Assim, foi a proximidade com a realidade da morte que fez crescer em Jonas a preocupação com a vida e essa foi a meta que perseguiu com extrema determinação. Fez até mesmo com que ele desafiasse a linha dominante da filosofia do idealismo da consciência, onde havia sido formado. Percebeu-a como herança do dualismo cartesiano e que muito da filosofia moderna estacionara na dicotomia entre mente e corpo. Era preciso repensar a ética.

Hans Jonas nasceu em 1903 em Monchengladback, na Alemanha. De origem judia, teve o período inicial de sua formação humanística na leitura atenta dos profetas hebreus.

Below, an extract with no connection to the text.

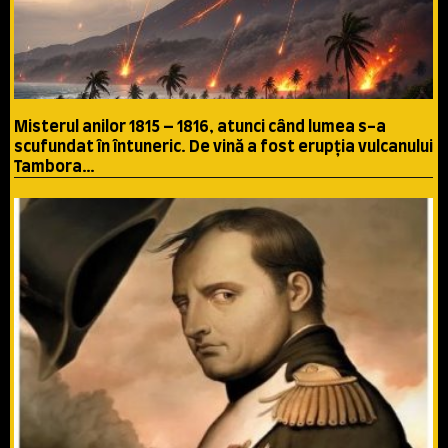
Misterul anilor 1815 – 1816, atunci când lumea s-a
scufundat în întuneric. De vină a fost erupţia vulcanului
Tambora…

A nova ética proposta por Jonas

Hans Jonas aponta para o choque causado pelas bombas atômicas de Hiroshima e Nagasaki como o marco inicial do abuso do domínio do homem sobre a natureza causando sua destruição. Diz textualmente numa entrevista publicada no no 171 da revista Esprit do mês de  maio de 1991: "Ela pôs em marcha o pensamento em direção a um novo tipo de questionamento, amadurecido pelo perigo que representa para nós próprios o nosso poder, o poder do homem sobre a natureza". Porém, mais do que a consciência de um apocali-pse brusco, ele percebeu o sentimento de um possível apocalipse gradual decorrente do perigo crescente dos riscos do progresso técnico global e seu uso inadequado. Até então, o alcance das prescrições éticas reduzia-se ao âmbito da relação com o próximo no momento presente. Era uma ética antropocêntrica e voltada para a contemporaneidade. A moderna intervenção tecnológica mudou drasticamente essa plácida realidade, colocando a natureza para uso humano e passível de ser alterada radicalmente. Assim, para Jonas, o homem passou a manter com a natureza uma relação de responsabilidade, pois ela se encontra sob seu poder. Grave, também, além da intervenção na natureza extra-humana, é a manipulação do patrimônio genético do ser humano que poderá introduzir alterações duradouras de imprevisíveis conseqüências futuras. Conclui dizendo que é necessária uma nova proposição ética que contemple a natureza e não somente a pessoa humana. Esse novo poder da ação humana impõe alterações na própria natureza da ética.